WHAT YOU WILL DO — Every line that contains "security" must be located and copied from the data.

Document layout analysis data:
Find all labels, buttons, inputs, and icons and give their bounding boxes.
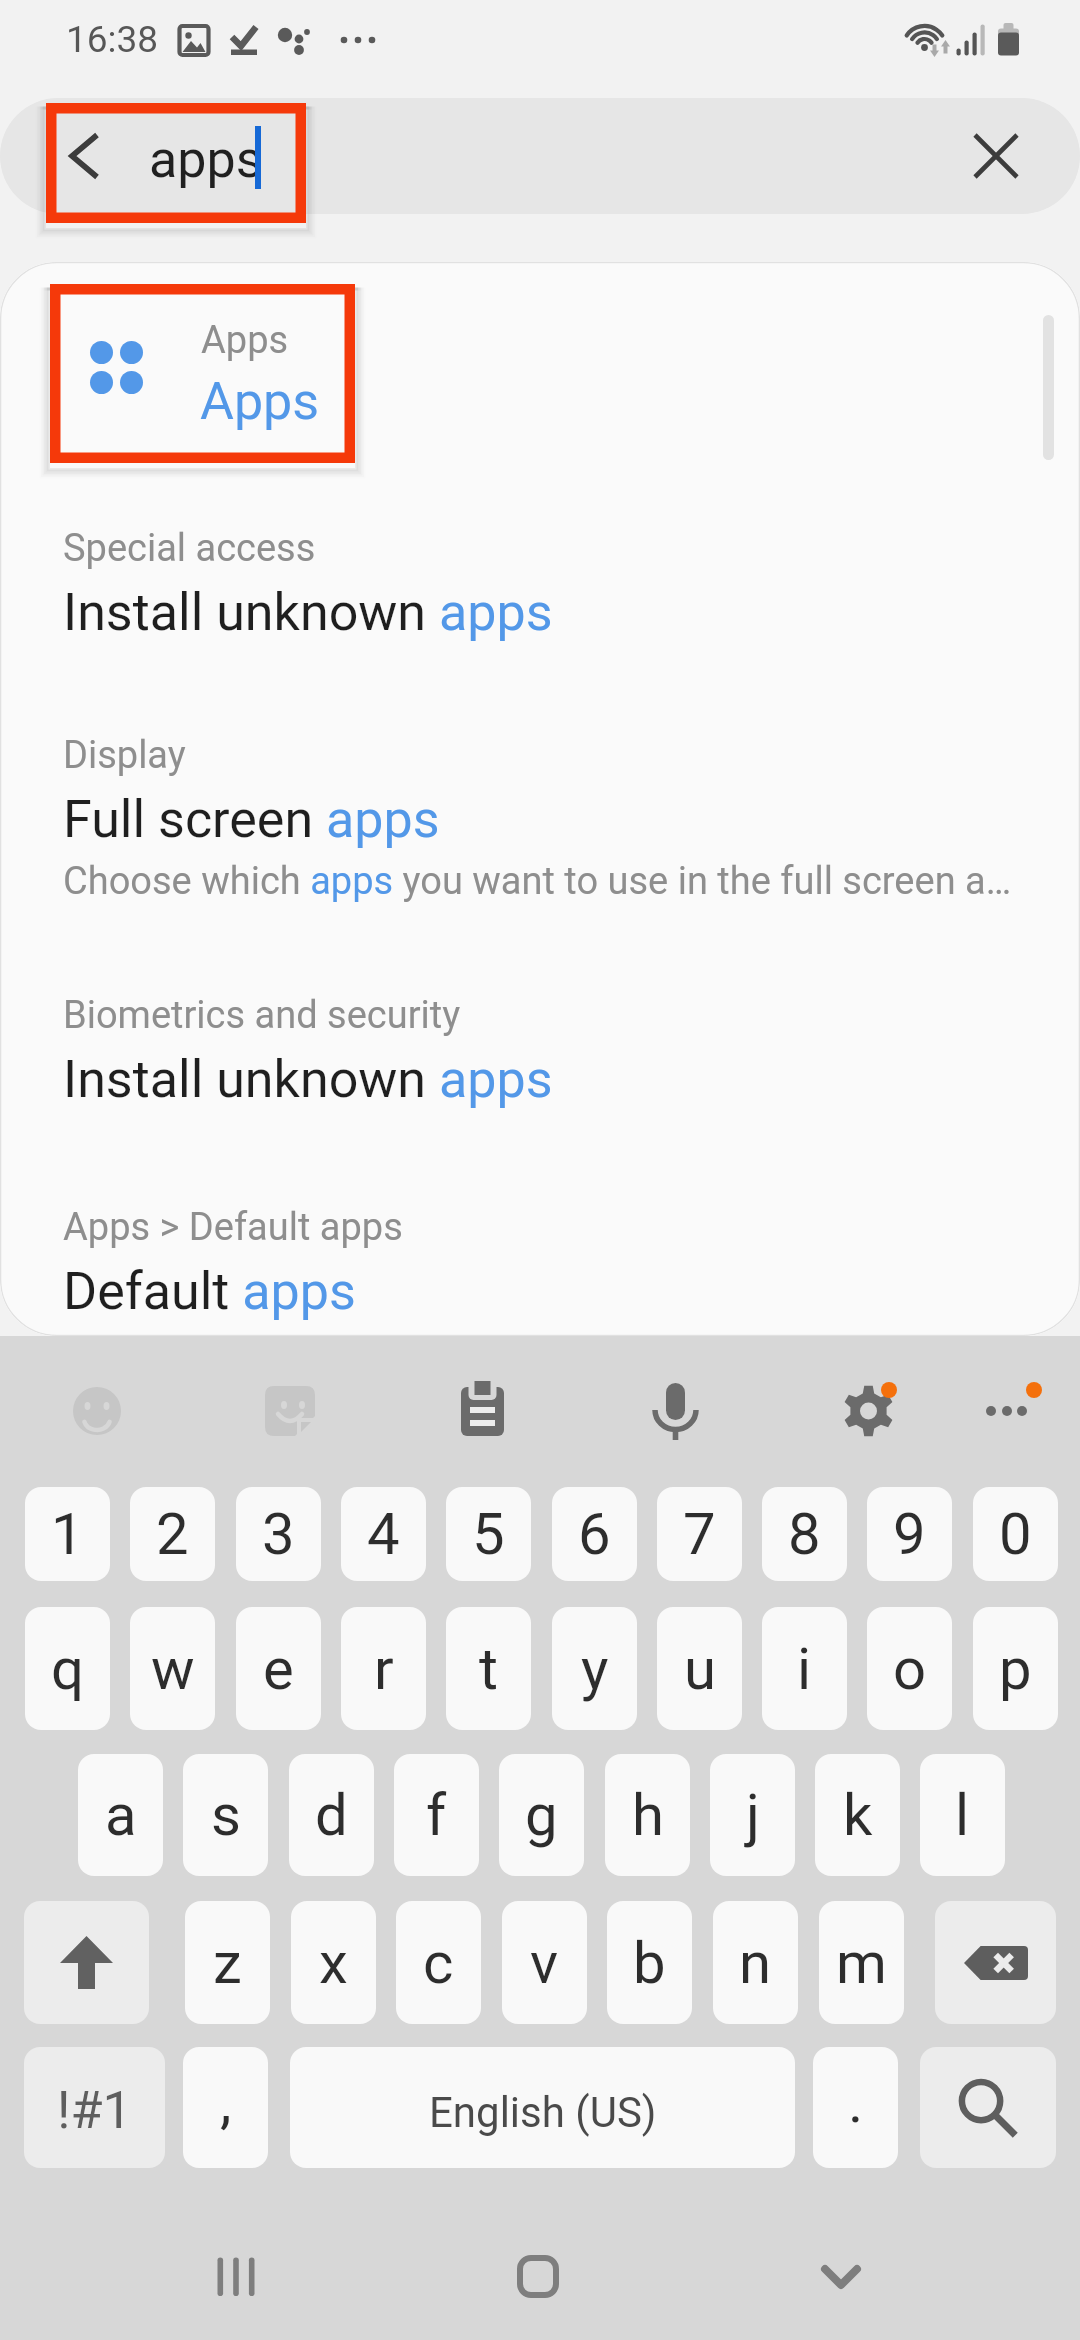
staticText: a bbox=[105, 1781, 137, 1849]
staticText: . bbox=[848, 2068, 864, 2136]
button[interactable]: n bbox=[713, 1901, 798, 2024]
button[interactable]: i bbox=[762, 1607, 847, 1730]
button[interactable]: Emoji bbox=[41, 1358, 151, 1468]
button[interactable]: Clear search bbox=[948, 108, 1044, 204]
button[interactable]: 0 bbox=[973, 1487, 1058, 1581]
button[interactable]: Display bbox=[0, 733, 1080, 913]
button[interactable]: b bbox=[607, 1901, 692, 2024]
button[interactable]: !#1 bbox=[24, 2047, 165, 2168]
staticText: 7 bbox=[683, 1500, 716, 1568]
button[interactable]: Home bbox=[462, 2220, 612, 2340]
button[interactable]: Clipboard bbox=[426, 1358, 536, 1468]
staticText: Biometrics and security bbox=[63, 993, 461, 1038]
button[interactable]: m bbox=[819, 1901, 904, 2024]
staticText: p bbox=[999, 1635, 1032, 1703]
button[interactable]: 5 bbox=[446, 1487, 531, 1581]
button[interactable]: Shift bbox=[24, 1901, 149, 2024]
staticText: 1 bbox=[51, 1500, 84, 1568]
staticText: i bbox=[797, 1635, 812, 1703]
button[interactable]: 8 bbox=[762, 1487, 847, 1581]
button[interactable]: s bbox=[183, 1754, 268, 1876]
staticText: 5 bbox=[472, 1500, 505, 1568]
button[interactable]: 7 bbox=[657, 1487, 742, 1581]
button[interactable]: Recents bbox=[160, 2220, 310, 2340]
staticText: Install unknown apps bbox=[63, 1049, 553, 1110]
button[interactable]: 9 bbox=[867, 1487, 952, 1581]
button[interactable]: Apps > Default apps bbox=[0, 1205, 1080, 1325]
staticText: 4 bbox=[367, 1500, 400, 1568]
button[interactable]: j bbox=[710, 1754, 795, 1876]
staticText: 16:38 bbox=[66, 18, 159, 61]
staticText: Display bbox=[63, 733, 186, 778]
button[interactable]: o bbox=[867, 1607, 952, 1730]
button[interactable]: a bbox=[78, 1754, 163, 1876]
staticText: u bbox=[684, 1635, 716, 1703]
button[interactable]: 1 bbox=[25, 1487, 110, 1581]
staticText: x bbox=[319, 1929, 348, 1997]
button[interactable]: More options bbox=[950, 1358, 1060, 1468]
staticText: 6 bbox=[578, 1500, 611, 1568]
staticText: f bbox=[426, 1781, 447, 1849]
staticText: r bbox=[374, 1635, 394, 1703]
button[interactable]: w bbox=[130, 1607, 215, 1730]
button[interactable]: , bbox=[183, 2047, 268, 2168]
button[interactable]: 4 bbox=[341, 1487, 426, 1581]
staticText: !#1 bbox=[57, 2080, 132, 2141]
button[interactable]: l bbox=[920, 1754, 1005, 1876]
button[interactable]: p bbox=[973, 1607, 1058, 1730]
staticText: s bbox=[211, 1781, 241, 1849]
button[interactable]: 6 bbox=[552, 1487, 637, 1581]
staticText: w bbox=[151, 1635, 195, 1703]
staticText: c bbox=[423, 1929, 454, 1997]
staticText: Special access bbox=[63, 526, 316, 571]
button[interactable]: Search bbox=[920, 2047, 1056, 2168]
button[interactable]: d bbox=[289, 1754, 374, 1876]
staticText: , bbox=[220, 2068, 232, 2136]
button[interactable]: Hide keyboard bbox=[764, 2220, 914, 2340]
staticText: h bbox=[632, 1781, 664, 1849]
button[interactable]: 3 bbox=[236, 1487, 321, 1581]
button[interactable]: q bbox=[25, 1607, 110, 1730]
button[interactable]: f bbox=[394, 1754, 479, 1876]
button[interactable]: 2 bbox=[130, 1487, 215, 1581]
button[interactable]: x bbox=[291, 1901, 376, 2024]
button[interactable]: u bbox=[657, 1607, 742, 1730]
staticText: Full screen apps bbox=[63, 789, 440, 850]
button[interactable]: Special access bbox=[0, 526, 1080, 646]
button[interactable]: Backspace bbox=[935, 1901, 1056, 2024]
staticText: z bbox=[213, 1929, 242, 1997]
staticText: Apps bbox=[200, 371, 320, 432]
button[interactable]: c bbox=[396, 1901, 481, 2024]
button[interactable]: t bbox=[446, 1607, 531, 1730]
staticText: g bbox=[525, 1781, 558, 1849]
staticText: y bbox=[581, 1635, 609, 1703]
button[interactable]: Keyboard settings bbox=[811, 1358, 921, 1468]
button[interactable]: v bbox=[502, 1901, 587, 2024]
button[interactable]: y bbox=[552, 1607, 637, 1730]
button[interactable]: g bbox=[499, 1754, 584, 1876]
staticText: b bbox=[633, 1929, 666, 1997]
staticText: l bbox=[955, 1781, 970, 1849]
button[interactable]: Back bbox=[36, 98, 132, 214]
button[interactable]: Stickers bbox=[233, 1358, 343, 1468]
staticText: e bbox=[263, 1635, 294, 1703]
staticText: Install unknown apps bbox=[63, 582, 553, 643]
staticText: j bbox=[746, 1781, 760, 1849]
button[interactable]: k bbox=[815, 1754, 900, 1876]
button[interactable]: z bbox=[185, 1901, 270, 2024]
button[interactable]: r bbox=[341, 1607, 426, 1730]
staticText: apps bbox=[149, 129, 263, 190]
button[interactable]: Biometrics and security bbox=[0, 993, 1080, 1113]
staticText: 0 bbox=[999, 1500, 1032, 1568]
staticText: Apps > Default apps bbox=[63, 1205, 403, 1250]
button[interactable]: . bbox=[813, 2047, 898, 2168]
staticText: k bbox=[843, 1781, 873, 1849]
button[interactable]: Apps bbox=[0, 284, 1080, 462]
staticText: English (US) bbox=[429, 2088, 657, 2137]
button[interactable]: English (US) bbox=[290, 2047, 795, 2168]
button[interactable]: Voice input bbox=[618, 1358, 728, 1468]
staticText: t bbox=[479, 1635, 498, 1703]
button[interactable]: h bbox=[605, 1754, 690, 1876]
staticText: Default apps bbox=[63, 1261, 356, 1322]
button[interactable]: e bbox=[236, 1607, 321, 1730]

OUTPUT FOR THIS EXERCISE —
staticText: Biometrics and security bbox=[63, 993, 461, 1038]
button[interactable]: Biometrics and security bbox=[0, 993, 1080, 1113]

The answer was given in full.